● **Extracted page text data**:
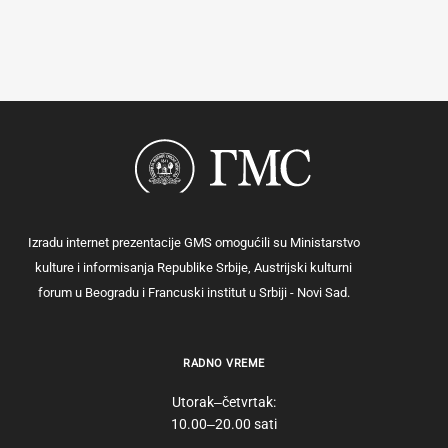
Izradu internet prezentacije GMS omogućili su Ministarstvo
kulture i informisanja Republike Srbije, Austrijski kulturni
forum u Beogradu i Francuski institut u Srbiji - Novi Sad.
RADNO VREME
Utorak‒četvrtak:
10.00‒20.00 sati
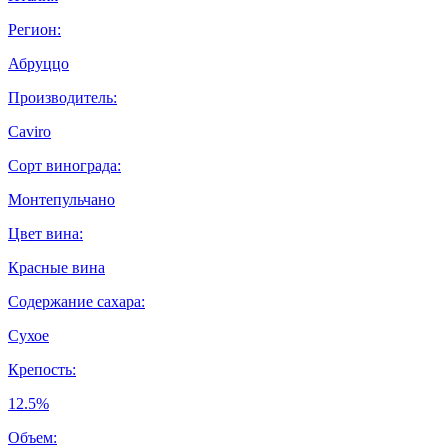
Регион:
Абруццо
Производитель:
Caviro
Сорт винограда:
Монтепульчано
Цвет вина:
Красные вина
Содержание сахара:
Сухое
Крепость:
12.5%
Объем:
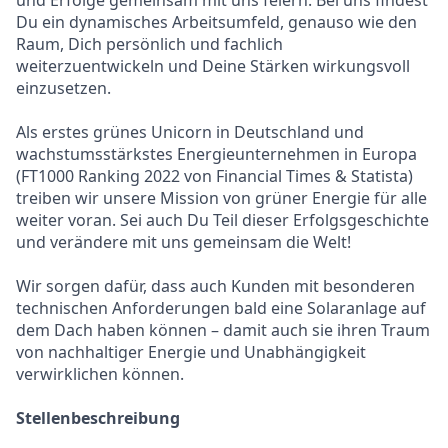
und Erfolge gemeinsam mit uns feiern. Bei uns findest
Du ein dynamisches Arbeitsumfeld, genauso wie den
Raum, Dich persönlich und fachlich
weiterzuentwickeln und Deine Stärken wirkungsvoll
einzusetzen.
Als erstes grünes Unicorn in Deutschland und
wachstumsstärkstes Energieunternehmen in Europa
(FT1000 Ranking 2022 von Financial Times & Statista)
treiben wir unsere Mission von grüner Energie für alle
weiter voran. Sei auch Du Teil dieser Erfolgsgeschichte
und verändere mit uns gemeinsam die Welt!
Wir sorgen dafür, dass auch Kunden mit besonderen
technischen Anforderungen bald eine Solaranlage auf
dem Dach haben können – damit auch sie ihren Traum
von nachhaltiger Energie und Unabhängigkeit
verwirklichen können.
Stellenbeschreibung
==
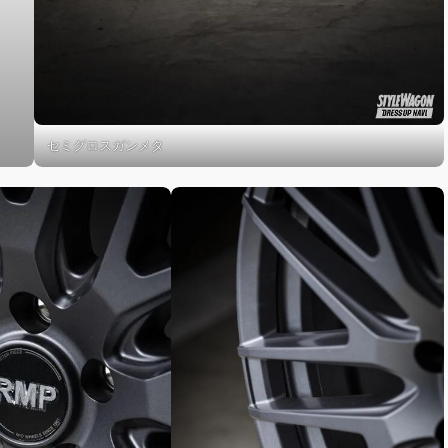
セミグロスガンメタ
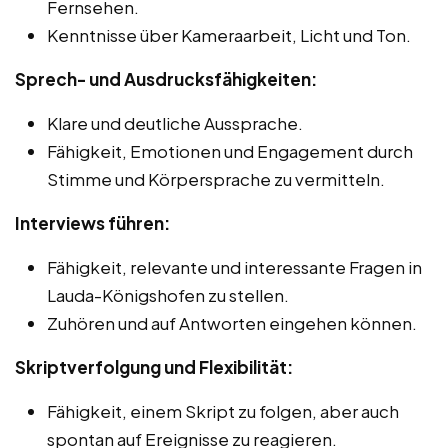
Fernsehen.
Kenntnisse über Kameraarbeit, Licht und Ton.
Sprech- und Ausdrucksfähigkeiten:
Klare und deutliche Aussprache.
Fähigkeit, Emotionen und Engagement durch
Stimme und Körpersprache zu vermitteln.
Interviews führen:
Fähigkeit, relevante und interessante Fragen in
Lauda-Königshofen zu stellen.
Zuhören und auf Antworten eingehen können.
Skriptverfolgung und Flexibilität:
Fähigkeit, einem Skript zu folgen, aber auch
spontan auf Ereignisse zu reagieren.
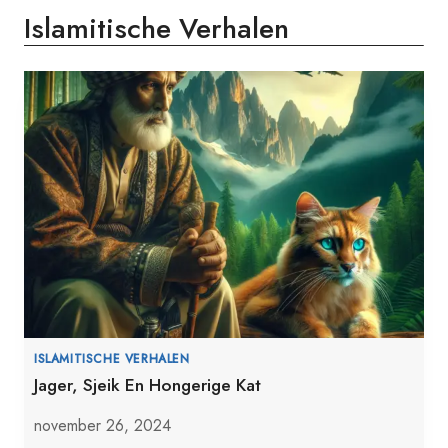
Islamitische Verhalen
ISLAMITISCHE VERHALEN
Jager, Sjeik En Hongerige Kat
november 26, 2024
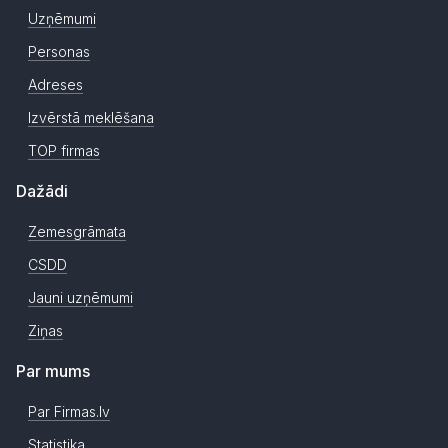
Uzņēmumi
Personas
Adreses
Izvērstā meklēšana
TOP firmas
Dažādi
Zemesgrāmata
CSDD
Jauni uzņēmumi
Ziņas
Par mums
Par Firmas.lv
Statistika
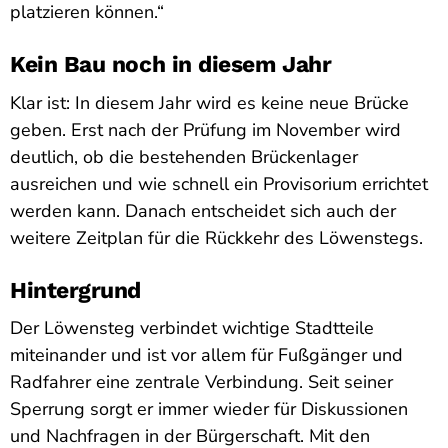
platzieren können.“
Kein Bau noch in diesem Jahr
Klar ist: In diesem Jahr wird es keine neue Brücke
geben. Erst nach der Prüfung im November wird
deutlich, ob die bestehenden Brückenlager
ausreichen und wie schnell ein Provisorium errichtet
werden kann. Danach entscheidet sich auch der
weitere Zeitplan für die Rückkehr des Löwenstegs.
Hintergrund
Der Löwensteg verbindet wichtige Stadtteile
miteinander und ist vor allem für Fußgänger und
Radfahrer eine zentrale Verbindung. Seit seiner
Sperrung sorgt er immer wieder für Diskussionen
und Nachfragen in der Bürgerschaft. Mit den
...
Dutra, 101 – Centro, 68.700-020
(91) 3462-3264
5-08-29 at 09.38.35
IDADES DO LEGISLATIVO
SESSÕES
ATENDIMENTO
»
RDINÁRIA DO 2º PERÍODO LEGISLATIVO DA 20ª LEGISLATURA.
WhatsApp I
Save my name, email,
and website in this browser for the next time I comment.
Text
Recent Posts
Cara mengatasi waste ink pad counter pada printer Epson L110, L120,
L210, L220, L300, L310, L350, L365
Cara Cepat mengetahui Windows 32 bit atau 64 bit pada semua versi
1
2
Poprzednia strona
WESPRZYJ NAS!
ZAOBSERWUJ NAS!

● **Work request**: Look above for the line containing "RDINÁRIA DO 2º" and the line containing "L210, L220, L300, L310, L350, L365". Transcribe both, with the lines between them, exactly.

● **Task response**:
RDINÁRIA DO 2º PERÍODO LEGISLATIVO DA 20ª LEGISLATURA.
WhatsApp I
Save my name, email,
and website in this browser for the next time I comment.
Text
Recent Posts
Cara mengatasi waste ink pad counter pada printer Epson L110, L120,
L210, L220, L300, L310, L350, L365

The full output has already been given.